I also could have figured out the individual timings using the Call Graph, which builds a visual representation of your code. If you look at the call graph for
CryptoSettings.LoadDefault (which you can see by right clicking on the method in the method tree and selecting Create New Call Graph) you can see that the setter for the Password property takes 185.506 milliseconds, which represents 19% of the total time
LoadDefault takes to run. If you hover over the small yellow box to the left of the Password setter you’ll see the call to the
GetHostName method, and the small yellow box to the right represents .NET JIT Overhead. .NET JIT Overhead tends to be fairly negligible, so although you can’t see the statistics directly, you can conclude that the call to
GetHostName is taking up the other 80% of this method call.
Resolving the Issue
System.NET.Dns.GetHostName is a Microsoft method, which means I can’t optimize its performance. Although my original objective was to trace my longest path back to a Microsoft method, this was not really what I had in mind. In fact, when I first saw that I was making a call to the GetHostName method, the first thing that ran across my mind was … WTF? This is an encryption library that has nothing to do with networking, so why does the host name matter? Then I remembered why I did it. My cryptography library reads setting information from a configuration section in the application’s configuration file, one of which is a password used to populate an initialization vector and encryption key used in .NET cryptography operations. As I was writing the library, however, I remember thinking that I didn’t want to force people to configure the library in order to use it. For example, if someone was just throwing together a demo site and needed the library, I didn’t want them to have to look up the configuration information in order to use it. So I needed a “standard” password that would be used whenever the configuration wasn’t available. But the idea of a hardcoded password bothered me, so I figured I would just use the host name of the system, which is why the code has a call to
GetHostName. That way it would change from system to system, but would still be fairly easy to figure out if someone came back and said, hey, what’s the encryption password?
Of course, I certainly did not realize that a call to
GetHostName would have such a performance impact.
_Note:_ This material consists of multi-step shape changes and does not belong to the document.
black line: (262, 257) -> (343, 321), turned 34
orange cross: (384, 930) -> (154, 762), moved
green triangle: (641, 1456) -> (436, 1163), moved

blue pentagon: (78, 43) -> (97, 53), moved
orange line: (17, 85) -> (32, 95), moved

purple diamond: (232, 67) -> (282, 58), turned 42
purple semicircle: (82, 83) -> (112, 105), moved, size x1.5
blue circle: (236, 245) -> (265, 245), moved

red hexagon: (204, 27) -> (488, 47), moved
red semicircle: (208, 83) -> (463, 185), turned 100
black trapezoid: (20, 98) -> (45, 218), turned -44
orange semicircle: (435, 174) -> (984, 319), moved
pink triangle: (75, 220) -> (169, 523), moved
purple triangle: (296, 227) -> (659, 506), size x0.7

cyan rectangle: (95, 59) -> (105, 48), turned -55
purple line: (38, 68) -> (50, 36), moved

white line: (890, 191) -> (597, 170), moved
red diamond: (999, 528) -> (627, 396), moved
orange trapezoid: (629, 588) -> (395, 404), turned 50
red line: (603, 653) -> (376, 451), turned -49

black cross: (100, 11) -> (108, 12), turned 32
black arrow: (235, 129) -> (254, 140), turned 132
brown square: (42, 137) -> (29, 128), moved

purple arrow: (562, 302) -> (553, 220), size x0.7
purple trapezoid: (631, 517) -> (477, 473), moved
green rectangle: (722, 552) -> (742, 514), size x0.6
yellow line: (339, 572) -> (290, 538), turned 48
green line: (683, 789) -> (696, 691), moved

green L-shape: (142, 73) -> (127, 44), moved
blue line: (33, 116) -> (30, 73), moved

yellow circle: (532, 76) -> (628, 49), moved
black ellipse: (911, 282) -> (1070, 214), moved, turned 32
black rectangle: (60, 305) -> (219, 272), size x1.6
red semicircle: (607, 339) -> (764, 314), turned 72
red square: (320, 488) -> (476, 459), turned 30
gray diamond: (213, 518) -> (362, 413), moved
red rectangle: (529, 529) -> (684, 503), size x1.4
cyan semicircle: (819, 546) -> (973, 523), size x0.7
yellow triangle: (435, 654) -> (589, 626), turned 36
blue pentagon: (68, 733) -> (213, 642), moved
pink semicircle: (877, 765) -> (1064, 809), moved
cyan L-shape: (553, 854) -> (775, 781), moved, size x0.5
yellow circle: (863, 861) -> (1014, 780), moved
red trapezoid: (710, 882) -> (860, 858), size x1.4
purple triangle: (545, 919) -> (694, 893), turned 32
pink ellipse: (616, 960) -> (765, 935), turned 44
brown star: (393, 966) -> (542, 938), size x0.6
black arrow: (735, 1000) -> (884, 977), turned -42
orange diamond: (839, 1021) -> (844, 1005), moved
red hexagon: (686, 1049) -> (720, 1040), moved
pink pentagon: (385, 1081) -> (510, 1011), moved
Now, you may say that 750 milliseconds is not a big deal in terms of performance, but when you switch from milliseconds as the time unit back to percentage, you quickly find out that 750 milliseconds represents about 10% of the total processing time for the region of the timeline I selected. In other words, removing this one call and replacing it with a hardcoded value, or throwing an exception when the configuration isn’t found, can increase performance by about 10%.
Apart from writing about my experience, the act of profiling my code and finding a way to boost the performance of my cryptography library by 10% took all about twenty minutes. And eight and half of those minutes were spent watching a video overview of ANTS Performance Profiler. And even though my ego may have been a bit bruised by the fact ANTS Performance Profiler found some issues with my code, the fact that my code is even better now makes me all the more proud.